Raths, Curragh, Co. Kildare
Co. Kildare |
Barrows
Somewhere on the Curragh, the great open plain of Co. Kildare long associated with horse racing and military training, a small earthwork sits partly disfigured by the trenches of soldiers who never knew, or perhaps never cared, what lay beneath their spades. The feature is a rath, a type of ringfort common across early medieval Ireland, typically comprising a raised interior platform enclosed by a bank and ditch. This particular example is modest in scale, the raised interior reaching about a metre in height and the enclosing ditch and berm measuring roughly fifteen metres across, with traces of a possible outer bank bringing the overall diameter to around twenty-two metres.
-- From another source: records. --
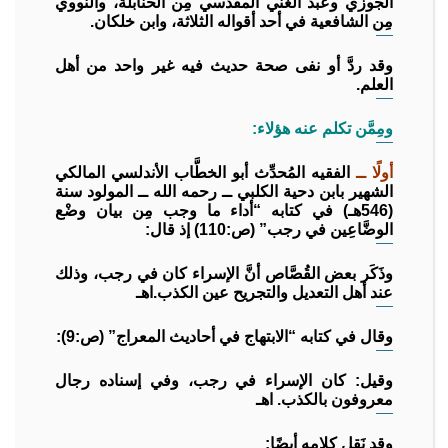
الجوزي وعبد الغني المقدسي مِن الحنابلة، والنَّووي
مِن الشافعية في أحد أقواله الثلاثة، وابن خلكان.
وقد ردَّ أو نفى صحة حديث فيه غير واحد من أهل
العلم.
ومِمَّن تكلم عنه هؤلاء:
أولًا ــ
الفقيه المُحدِّث أبو الخطَّاب الأندلسي المالكي
الشهير بابن دحية الكلبي ــ رحمه الله ــ المولود سنة
(546هـ) في كتابه “أداء ما وجب مِن بيان وضْع
الوضَّاعِين في رجب” (ص:110) إذ قال:
وذَكَر بعض القُصَّاص أنَّ الإسراء كان في رجب، وذلك
عند أهل التعديل والتجريح عين الكذب.اهـ
وقال في كتابه “الابتهاج في أحاديث المعراج” (ص:9):
وقيل: كان الإسراء في رجب، وفي إسناده رجال
معروفون بالكذب. اهـ
وقد نَقل كلامه أيضًا: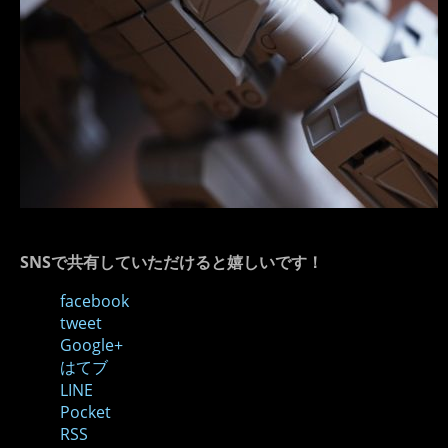
SNSで共有していただけると嬉しいです！
facebook
tweet
Google+
はてブ
LINE
Pocket
RSS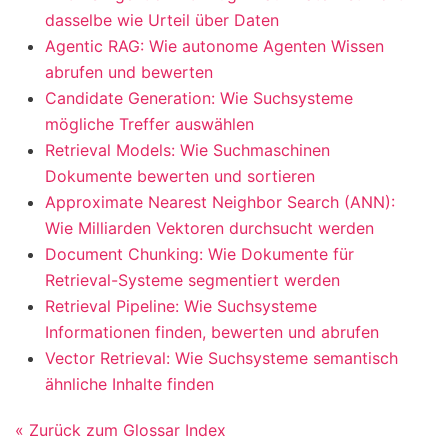
dasselbe wie Urteil über Daten
Agentic RAG: Wie autonome Agenten Wissen
abrufen und bewerten
Candidate Generation: Wie Suchsysteme
mögliche Treffer auswählen
Retrieval Models: Wie Suchmaschinen
Dokumente bewerten und sortieren
Approximate Nearest Neighbor Search (ANN):
Wie Milliarden Vektoren durchsucht werden
Document Chunking: Wie Dokumente für
Retrieval-Systeme segmentiert werden
Retrieval Pipeline: Wie Suchsysteme
Informationen finden, bewerten und abrufen
Vector Retrieval: Wie Suchsysteme semantisch
ähnliche Inhalte finden
« Zurück zum Glossar Index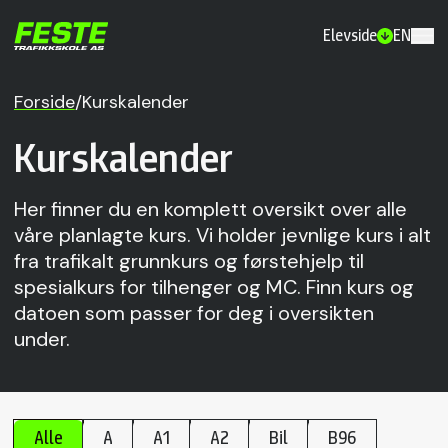
Elevside
EN
Forside
/
Kurskalender
Kurskalender
Her finner du en komplett oversikt over alle
våre planlagte kurs. Vi holder jevnlige kurs i alt
fra trafikalt grunnkurs og førstehjelp til
spesialkurs for tilhenger og MC. Finn kurs og
datoen som passer for deg i oversikten
under.
Alle
A
A1
A2
Bil
B96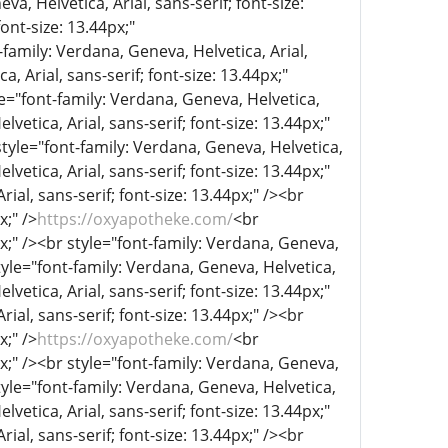
a, Helvetica, Arial, sans-serif; font-size:
ont-size: 13.44px;"
-family: Verdana, Geneva, Helvetica, Arial,
, Arial, sans-serif; font-size: 13.44px;"
le="font-family: Verdana, Geneva, Helvetica,
lvetica, Arial, sans-serif; font-size: 13.44px;"
style="font-family: Verdana, Geneva, Helvetica,
lvetica, Arial, sans-serif; font-size: 13.44px;"
ial, sans-serif; font-size: 13.44px;" /><br
x;" />
https://oxyapotheke.com/
<br
px;" /><br style="font-family: Verdana, Geneva,
tyle="font-family: Verdana, Geneva, Helvetica,
lvetica, Arial, sans-serif; font-size: 13.44px;"
ial, sans-serif; font-size: 13.44px;" /><br
x;" />
https://oxyapotheke.com/
<br
px;" /><br style="font-family: Verdana, Geneva,
tyle="font-family: Verdana, Geneva, Helvetica,
lvetica, Arial, sans-serif; font-size: 13.44px;"
ial, sans-serif; font-size: 13.44px;" /><br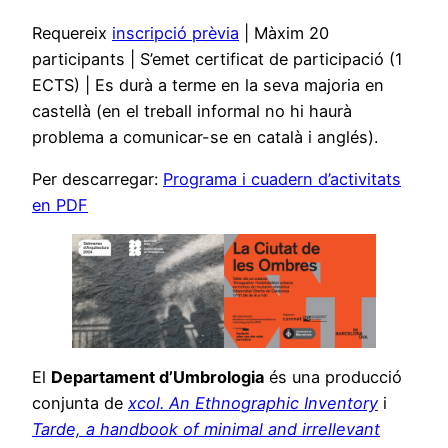
Requereix
inscripció prèvia
| Màxim 20
participants | S’emet certificat de participació (1
ECTS) | Es durà a terme en la seva majoria en
castellà (en el treball informal no hi haurà
problema a comunicar-se en català i anglés).
Per descarregar:
Programa i cuadern d’activitats
en PDF
El
Departament d’Umbrologia
és una producció
conjunta de
xcol. An Ethnographic Inventory
i
Tarde, a handbook of minimal and irrellevant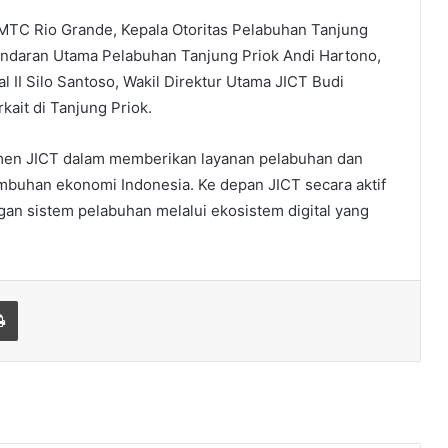
MTC Rio Grande, Kepala Otoritas Pelabuhan Tanjung
ndaran Utama Pelabuhan Tanjung Priok Andi Hartono,
II Silo Santoso, Wakil Direktur Utama JICT Budi
kait di Tanjung Priok.
tmen JICT dalam memberikan layanan pelabuhan dan
umbuhan ekonomi Indonesia. Ke depan JICT secara aktif
an sistem pelabuhan melalui ekosistem digital yang
Print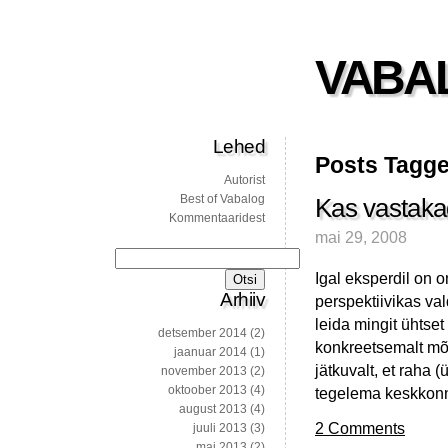
VABA
Lehed
Posts Tagge
Autorist
Best of Vabalog
Kas vastaka
Kommentaaridest
mai 29, 2008
Otsi:
Igal eksperdil on
Arhiiv
perspektiivikas val
leida mingit ühtset
detsember 2014
(2)
konkreetsemalt mõ
jaanuar 2014
(1)
jätkuvalt, et raha
november 2013
(2)
oktoober 2013
(4)
tegelema keskkonna
august 2013
(4)
2 Comments
juuli 2013
(3)
mai 2013
(2)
What lifts it out of the ordinary is what turned up when military earthworks cut through the western side of the site. Seán P. O'Riordáin, writing in 1950, noted that an L-shaped cutting made west of the centre produced bone fragments identified as human, specifically portions of the femora, the large thigh bone, belonging to at least two individuals. O'Riordáin recorded this as Site F, and included a scaled cross-section of the feature in his publication. Whether the remains were deliberately deposited, incidental to some other activity, or connected to the original construction or use of the rath cannot be said with certainty from what survives in the record. Ringforts were primarily enclosed farmsteads in early medieval Ireland, but human bone has turned up in and around such sites often enough to suggest that boundaries between the domestic and the funerary were sometimes blurry. The military disturbance at the west and north of this site means that whatever context once surrounded those bones is likely gone.